Apple Stock Valuation and Momentum
The IT sector is very concentrated in a few stocks that have stretched valuations. Apple stock is one of them and comes at quite a premium. Our overall valuation grade scores it an F, with Apple currently trading at a forward P/E ratio of 24.93x, which is a 16.5% difference to the sector. On a forward PEG ratio basis, an important metric that blends both value and growth, Apple also is expensive compared to the sector, 52.23% higher than peers.
With continued supply chain shortages and the Fed determined to curb inflation with rate hikes, these headwinds are potential dampeners for revenue and EPS growth forecasts. Despite its success with subscribers and its Services setting an all-time record for Q2 on the strength of subscription growth:
“China’s headwinds will likely hit very hard. We believe that the market has already been pricing in the impact of Apple’s Q3 headwinds. However, given the recent updates by Apple’s top assemblers, the market could potentially be pricing in headwinds near the top end of its $4B-$8B range. Notably, Apple’s iPhone and Mac accounted for 62.7% of its FQ2 revenue. Furthermore, Mac has been instrumental for Apple, with a 14.6% growth in FQ2. Hence, a weak showing by its Mac and iPhone segments could significantly affect the extent of its headwinds.” –JR Research.
Apple Stock Growth and Profitability
With the likes of tech behemoths like Microsoft (MSFT) posting their slowest sales growth since 2020, given the strong U.S. dollar and weakening demand, you can anticipate similar results from Apple. A strong dollar negatively impacts revenue streams from foreign sales, a macroeconomic headwind that investors should also consider. Not all quant grades are rated equally, which is why I rate Apple a Hold.
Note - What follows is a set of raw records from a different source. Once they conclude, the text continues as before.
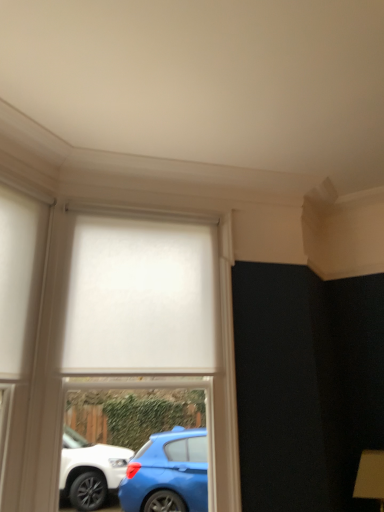 Question: Is white matte roller blind at center inside or outside of white matte curtain at center?

Choices:
 (A) outside
 (B) inside

Answer: (A)

Question: Is white matte roller blind at center wider or thinner than white matte curtain at center?

Choices:
 (A) thin
 (B) wide

Answer: (B)

Question: Estimate the real-world distances between objects in this image. Which object is farther from the white matte curtain at center?

Choices:
 (A) white matte roller blind at center
 (B) white matte glass door at left

Answer: (B)

Question: Estimate the real-world distances between objects in this image. Which object is farther from the white matte curtain at center?

Choices:
 (A) white matte glass door at left
 (B) white matte roller blind at center

Answer: (A)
I wrote a previous Apple Q&A article to discuss how the company demonstrates strong historical and near-term average growth. Yet, analysts expect long-term future growth to be below its sector. This weighs heavily on Seeking Alpha’s overall Growth Grade and overshadows most of Apple’s other underlying growth metrics. earnings per share is a great way to gauge potential winning stocks, and although Apple’s most recent EPS of $1.52 beat by $0.09, Apple’s forward long-term EPS growth has a grade of C- at 11.81%, 21.30% below the sector. EPS calculates a company’s profit and divides it by the outstanding shares of common stock to indicate profitability. The higher the EPS, typically the higher the value of the company. Because EPS also is used as a big component when calculating the P/E valuation ratio, Apple’s valuation indicates that the stock comes at a much higher price than some investors are willing to pay.
iPhone revenue grew 5% year-over-year, and Apple’s operating cash flow of $28.2B set March quarter records. Despite a challenging environment, Apple generated over $220B in revenue. And while Apple’s stellar A+ profitability remains an attractive factor when investing in this stock, the company’s gross margin of 43.7% was down ten basis points from Q1.
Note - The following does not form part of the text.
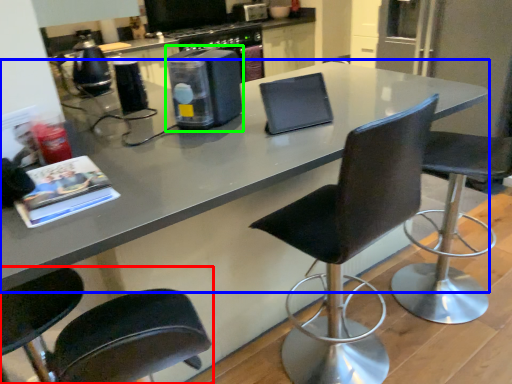 Question: Which object is the farthest from chair (highlighted by a red box)? Choose among these: countertop (highlighted by a blue box) or appliance (highlighted by a green box).

Choices:
 (A) countertop
 (B) appliance

Answer: (B)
“A seasonal loss of leverage and unfavorable foreign exchange were partially offset by a favorable mix. Products gross margin was 36.4%, down 200 basis points sequentially, mainly driven by seasonal loss of leverage and FX. Services gross margin was 72.6%, up 20 basis points sequentially due to a different mix,” said Apple CFO Luca Maestri.
As you can see from the $116.43B cash on hand, Apple is likely to withstand a slowdown and recession concerns. And while upside potential may be muted given future headwinds, analysts forecast little revenue growth over the next few years.
Unless you currently own shares of Apple, I do not believe the current risk/reward scenario is worthwhile given the economic downturn and concerns with demand in China and globally, especially as other IT stocks can offer better growth and valuation frameworks.
Hold the Apple
Given the current environment, headwinds, and slowdown in demand, Apple is rated a Hold. Although tech stocks can be great buys, especially those with more attractive valuation frameworks and strong fundamentals, Apple’s future outlook on an apples-to-apples basis with other technology stocks is uninspiring.